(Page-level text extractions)
- - -
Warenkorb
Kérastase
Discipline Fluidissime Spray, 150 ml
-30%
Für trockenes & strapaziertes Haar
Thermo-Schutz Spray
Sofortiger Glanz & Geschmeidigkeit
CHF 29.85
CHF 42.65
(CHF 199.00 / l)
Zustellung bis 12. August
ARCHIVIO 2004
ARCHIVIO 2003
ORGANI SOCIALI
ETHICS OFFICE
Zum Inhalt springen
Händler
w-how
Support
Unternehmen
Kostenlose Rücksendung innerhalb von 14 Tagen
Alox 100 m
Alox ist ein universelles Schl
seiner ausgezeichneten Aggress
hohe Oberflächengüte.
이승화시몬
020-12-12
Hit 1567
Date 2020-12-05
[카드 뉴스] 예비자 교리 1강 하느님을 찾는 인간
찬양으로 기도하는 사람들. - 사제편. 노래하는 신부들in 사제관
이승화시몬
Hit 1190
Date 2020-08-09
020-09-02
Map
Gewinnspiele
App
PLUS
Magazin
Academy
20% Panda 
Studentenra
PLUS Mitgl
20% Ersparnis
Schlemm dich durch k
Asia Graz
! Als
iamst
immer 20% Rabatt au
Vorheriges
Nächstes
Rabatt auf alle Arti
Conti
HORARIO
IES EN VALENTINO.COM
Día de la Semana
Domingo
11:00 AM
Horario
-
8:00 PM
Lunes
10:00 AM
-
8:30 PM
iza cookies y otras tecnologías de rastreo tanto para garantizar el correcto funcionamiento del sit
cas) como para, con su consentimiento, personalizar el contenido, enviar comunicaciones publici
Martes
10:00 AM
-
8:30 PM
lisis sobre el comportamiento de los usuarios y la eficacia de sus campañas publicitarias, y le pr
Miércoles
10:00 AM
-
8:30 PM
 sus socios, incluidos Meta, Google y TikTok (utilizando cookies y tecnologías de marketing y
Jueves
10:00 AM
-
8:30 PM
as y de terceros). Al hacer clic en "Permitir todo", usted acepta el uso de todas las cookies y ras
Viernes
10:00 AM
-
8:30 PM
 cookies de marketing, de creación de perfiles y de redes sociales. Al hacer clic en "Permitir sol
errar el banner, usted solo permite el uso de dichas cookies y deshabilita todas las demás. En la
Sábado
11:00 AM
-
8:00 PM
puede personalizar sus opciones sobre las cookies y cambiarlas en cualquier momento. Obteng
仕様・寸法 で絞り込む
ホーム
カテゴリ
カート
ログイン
- - -
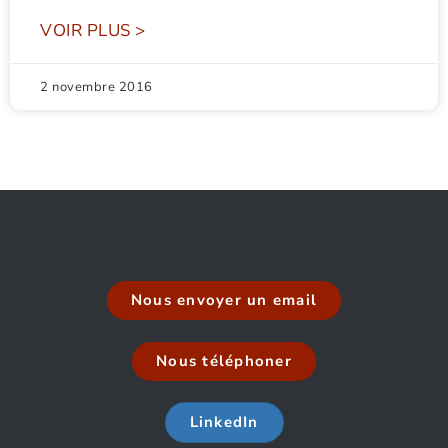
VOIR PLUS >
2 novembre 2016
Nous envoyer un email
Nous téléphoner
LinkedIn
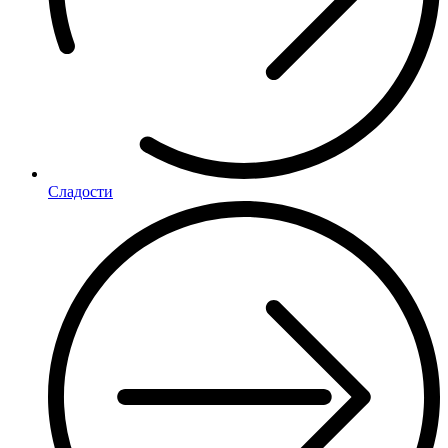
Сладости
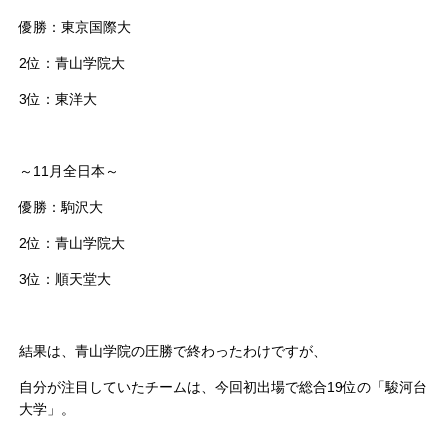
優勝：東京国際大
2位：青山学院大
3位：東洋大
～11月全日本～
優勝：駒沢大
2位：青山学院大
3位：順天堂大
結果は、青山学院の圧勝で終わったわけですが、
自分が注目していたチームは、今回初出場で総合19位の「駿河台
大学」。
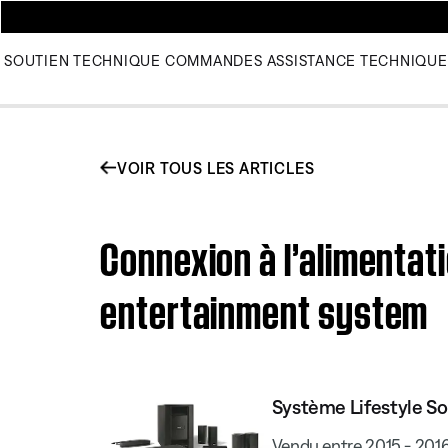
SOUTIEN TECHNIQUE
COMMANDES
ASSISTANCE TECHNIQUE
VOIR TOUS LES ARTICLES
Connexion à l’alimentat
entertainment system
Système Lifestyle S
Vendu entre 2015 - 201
- - -
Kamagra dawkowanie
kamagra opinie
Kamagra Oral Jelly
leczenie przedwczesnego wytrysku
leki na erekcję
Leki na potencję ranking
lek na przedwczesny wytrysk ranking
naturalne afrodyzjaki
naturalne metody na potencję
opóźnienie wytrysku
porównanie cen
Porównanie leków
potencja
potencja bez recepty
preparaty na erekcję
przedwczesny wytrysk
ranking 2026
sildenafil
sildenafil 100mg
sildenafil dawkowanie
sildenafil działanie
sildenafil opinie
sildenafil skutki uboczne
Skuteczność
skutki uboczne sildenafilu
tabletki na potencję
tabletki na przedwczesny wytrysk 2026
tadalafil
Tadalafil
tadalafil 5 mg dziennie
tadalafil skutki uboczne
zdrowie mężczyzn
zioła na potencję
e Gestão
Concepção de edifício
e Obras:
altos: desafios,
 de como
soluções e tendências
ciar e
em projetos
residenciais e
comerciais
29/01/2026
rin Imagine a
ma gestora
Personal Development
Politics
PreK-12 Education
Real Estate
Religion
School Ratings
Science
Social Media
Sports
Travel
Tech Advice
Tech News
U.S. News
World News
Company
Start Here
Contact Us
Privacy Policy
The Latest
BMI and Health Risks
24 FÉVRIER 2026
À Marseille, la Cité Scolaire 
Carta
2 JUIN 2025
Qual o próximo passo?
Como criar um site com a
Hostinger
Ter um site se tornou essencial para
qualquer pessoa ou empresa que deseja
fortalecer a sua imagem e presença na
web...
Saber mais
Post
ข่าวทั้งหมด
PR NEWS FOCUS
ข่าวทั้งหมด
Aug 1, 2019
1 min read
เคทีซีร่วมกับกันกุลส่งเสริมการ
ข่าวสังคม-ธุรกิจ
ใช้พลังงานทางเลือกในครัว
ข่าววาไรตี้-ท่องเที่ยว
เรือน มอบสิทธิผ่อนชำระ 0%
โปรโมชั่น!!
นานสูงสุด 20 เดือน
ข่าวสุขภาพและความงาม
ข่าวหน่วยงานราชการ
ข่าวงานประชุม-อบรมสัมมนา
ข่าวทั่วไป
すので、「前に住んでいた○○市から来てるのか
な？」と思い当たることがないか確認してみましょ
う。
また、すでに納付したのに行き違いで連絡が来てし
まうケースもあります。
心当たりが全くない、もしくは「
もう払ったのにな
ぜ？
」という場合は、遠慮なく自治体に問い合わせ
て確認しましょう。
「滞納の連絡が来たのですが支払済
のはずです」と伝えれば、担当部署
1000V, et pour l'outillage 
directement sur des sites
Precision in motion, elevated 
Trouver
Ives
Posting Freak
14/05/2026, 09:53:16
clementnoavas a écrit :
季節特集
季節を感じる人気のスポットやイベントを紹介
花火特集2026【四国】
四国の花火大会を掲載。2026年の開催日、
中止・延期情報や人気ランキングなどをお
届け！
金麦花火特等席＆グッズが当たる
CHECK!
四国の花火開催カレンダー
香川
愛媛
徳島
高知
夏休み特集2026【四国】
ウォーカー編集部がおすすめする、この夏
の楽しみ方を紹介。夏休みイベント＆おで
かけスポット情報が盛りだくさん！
- - -
(What is needed):
Starting with the line above that holds "ASSISTANCE TECHNIQUE" and stopping with the line that holds "Vendu entre 2015 - 201", reproduce each line exactly, omitting all other lines.

(Task output):
ASSISTANCE TECHNIQUE
VOIR TOUS LES ARTICLES
Connexion à l’alimentat
entertainment system
Système Lifestyle S
Vendu entre 2015 - 201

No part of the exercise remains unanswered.